The Friday Five: 11/13/20

  1. I didn’t have a word for it until I heard Thursday’s Revive Our Hearts radio program. Spinning. That’s what it feels like I’ve been doing this week, and I don’t think I’m the only one. Whether you and I are facing a full classroom or a messy house or preparation for the holidays, stress can quickly quiet our gratitude. So how do we keep the language of heaven on our tongues? As Dannah Gresh and Mary Kassian discussed yesterday, “Gratitude is a Christian discipline where we recognize the glory of God.” Here's how to get started practicing thankfulness this season.
  1. I haven't been able to stop thinking about this quote Nancy DeMoss Wolgemuth shared on Saturday: "Each of us is given a race to run. Some are called to run a long race; some are called to run just a short race. What matters is not how long the race is, but how well we run it. It is so much better to run a short race well than a long race poorly." God called Tim Challies’s son Nick to run only a short race: “Some get 80 years. Some get 90. Nick got only 20. But he ran his short race well. . . He sprinted strong to the finish line.” Read the rest of the post here, and join us in praying for the Challies family.
  1. We’re big fans of Kristen Wetherell around here, and this week, she’s over on the Daily Grace podcast talking about one of the biggest topics of 2020. “We all have fears.
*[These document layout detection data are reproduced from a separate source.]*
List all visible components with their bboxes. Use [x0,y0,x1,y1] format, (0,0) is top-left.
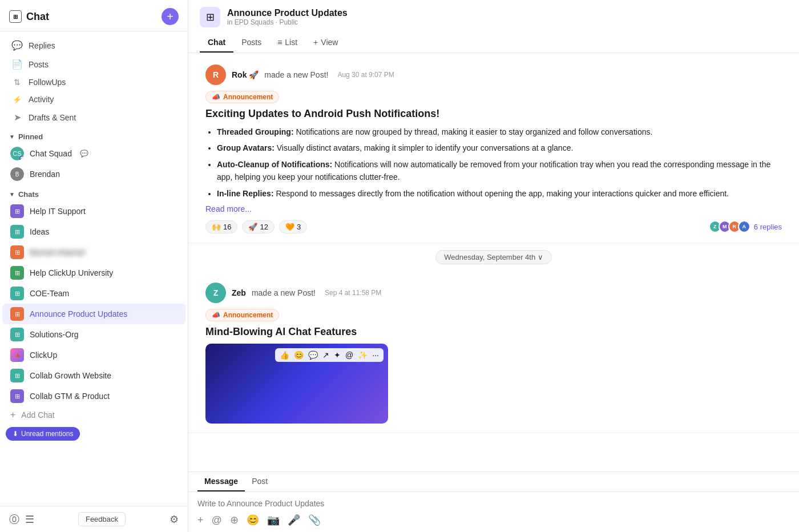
sidebar-item-replies[interactable]: 💬 Replies [2,36,185,55]
sidebar-item-posts[interactable]: 📄 Posts [2,55,185,74]
bullet-4-bold: In-line Replies: [217,189,274,198]
followups-icon: ⇅ [11,78,23,87]
attach-icon[interactable]: + [197,514,204,526]
sidebar-item-collab-gtm[interactable]: ⊞ Collab GTM & Product [2,386,185,406]
microphone-icon[interactable]: 🎤 [288,514,300,526]
unread-mentions-label: Unread mentions [21,430,73,438]
help-it-label: Help IT Support [30,207,86,216]
feedback-button[interactable]: Feedback [78,512,126,526]
reaction-2-count: 12 [260,223,268,231]
more-icon[interactable]: ··· [372,350,379,360]
tab-posts-label: Posts [241,38,261,47]
reply-avatars: Z M R A [712,220,750,233]
sidebar-panel-icon[interactable]: ⊞ [9,10,22,23]
tab-chat[interactable]: Chat [200,33,233,53]
msg2-action: made a new Post! [252,288,316,297]
chats-arrow-icon: ▼ [9,191,15,198]
sidebar-item-collab-growth[interactable]: ⊞ Collab Growth Website [2,365,185,386]
sidebar-item-brendan[interactable]: B Brendan [2,164,185,184]
paperclip-icon[interactable]: 📎 [308,514,321,526]
bullet-4-text: Respond to messages directly from the no… [276,189,729,198]
list-icon[interactable]: ☰ [25,513,34,526]
emoji-picker-icon[interactable]: 😊 [247,514,259,526]
announcement-label-2: Announcement [223,311,273,319]
settings-icon[interactable]: ⚙ [170,513,179,526]
unread-mentions-button[interactable]: ⬇ Unread mentions [6,427,80,441]
reactions-left-1: 🙌 16 🚀 12 🧡 3 [205,220,307,233]
message-block-2: Z Zeb made a new Post! Sep 4 at 11:58 PM… [188,271,799,433]
sidebar-item-ideas[interactable]: ⊞ Ideas [2,221,185,242]
reaction-1-count: 16 [223,223,231,231]
add-chat-button[interactable]: + [162,8,179,25]
bullet-3: Auto-Cleanup of Notifications: Notificat… [217,158,782,184]
reaction-2[interactable]: 🚀 12 [242,220,274,233]
at-icon[interactable]: @ [345,350,353,360]
like-icon[interactable]: 👍 [280,350,289,360]
sidebar-item-label: Drafts & Sent [29,113,76,122]
chat-squad-avatar: CS 💬 [10,147,24,160]
chats-section-header[interactable]: ▼ Chats [0,184,188,201]
chats-section-label: Chats [18,190,39,199]
bullet-1: Threaded Grouping: Notifications are now… [217,126,782,138]
channel-tabs: Chat Posts ≡ List + View [200,33,788,53]
chat-squad-label: Chat Squad [30,149,72,158]
activity-icon: ⚡ [11,95,23,104]
unread-arrow-icon: ⬇ [13,430,18,438]
pinned-section-header[interactable]: ▼ Pinned [0,127,188,143]
help-icon[interactable]: ⓪ [9,513,19,526]
announce-avatar: ⊞ [10,307,24,321]
msg1-post-body: Threaded Grouping: Notifications are now… [205,126,782,200]
sidebar-item-coe-team[interactable]: ⊞ COE-Team [2,283,185,304]
emoji-icon[interactable]: 😊 [294,350,304,360]
sidebar-item-drafts[interactable]: ➤ Drafts & Sent [2,108,185,127]
sidebar-item-chat-squad[interactable]: CS 💬 Chat Squad 💬 [2,143,185,164]
channel-name: Announce Product Updates [227,8,348,18]
msg-tab-message[interactable]: Message [197,472,245,491]
sidebar-item-help-it[interactable]: ⊞ Help IT Support [2,201,185,221]
tab-posts[interactable]: Posts [233,33,269,53]
pinned-section-label: Pinned [18,132,43,141]
date-divider-label: Wednesday, September 4th ∨ [444,253,543,261]
clickup-label: ClickUp [30,350,57,360]
help-it-avatar: ⊞ [10,204,24,218]
reaction-1[interactable]: 🙌 16 [205,220,237,233]
help-clickup-label: Help ClickUp University [30,268,113,277]
date-divider-pill[interactable]: Wednesday, September 4th ∨ [435,250,552,264]
collab-growth-avatar: ⊞ [10,369,24,382]
mention-icon[interactable]: @ [212,514,222,526]
input-field-wrap [188,492,799,510]
tab-view[interactable]: + View [305,33,346,53]
msg1-post-title: Exciting Updates to Android Push Notific… [205,108,782,120]
sidebar-item-help-clickup[interactable]: ⊞ Help ClickUp University [2,263,185,283]
ideas-avatar: ⊞ [10,225,24,239]
read-more-link[interactable]: Read more... [205,204,782,213]
sidebar-item-blurred[interactable]: ⊞ blurred channel [2,242,185,263]
sidebar-item-solutions-org[interactable]: ⊞ Solutions-Org [2,324,185,345]
add-chat-item[interactable]: + Add Chat [2,406,185,424]
replies-right-1[interactable]: Z M R A 6 replies [712,220,782,233]
msg2-avatar: Z [205,283,226,303]
comment-icon[interactable]: 💬 [308,350,318,360]
list-tab-icon: ≡ [277,38,282,47]
star-icon[interactable]: ✦ [334,350,341,360]
sidebar-item-followups[interactable]: ⇅ FollowUps [2,74,185,91]
sidebar-item-announce-product-updates[interactable]: ⊞ Announce Product Updates [2,304,185,324]
sidebar-item-activity[interactable]: ⚡ Activity [2,91,185,108]
tab-chat-label: Chat [208,38,225,47]
reaction-3[interactable]: 🧡 3 [279,220,307,233]
solutions-org-label: Solutions-Org [30,330,79,339]
reaction-3-emoji: 🧡 [285,223,294,231]
sidebar-item-clickup[interactable]: 🔺 ClickUp [2,345,185,365]
at-channel-icon[interactable]: ⊕ [230,514,239,526]
collab-growth-label: Collab Growth Website [30,371,111,380]
message-input[interactable] [197,499,790,508]
sparkle-icon[interactable]: ✨ [358,350,368,360]
video-icon[interactable]: 📷 [267,514,280,526]
sidebar-item-label: Replies [29,41,55,50]
msg-tab-post[interactable]: Post [245,472,275,491]
tab-list[interactable]: ≡ List [269,33,305,53]
bullet-1-text: Notifications are now grouped by thread,… [296,127,652,136]
share-icon[interactable]: ↗ [322,350,329,360]
reaction-2-emoji: 🚀 [248,223,257,231]
help-clickup-avatar: ⊞ [10,266,24,280]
The truth is, being a follower of Jesus does not mean all of our fears vanish. As Christians, we experience suffering. We’re not shielded from pain, sickness, tragedy, and death.” But as Kristen shares in this episode, “The more we come to Scripture and experience the character of God as good and in control and truthful and faithful, the more we’ll want to trust Him.” Amen!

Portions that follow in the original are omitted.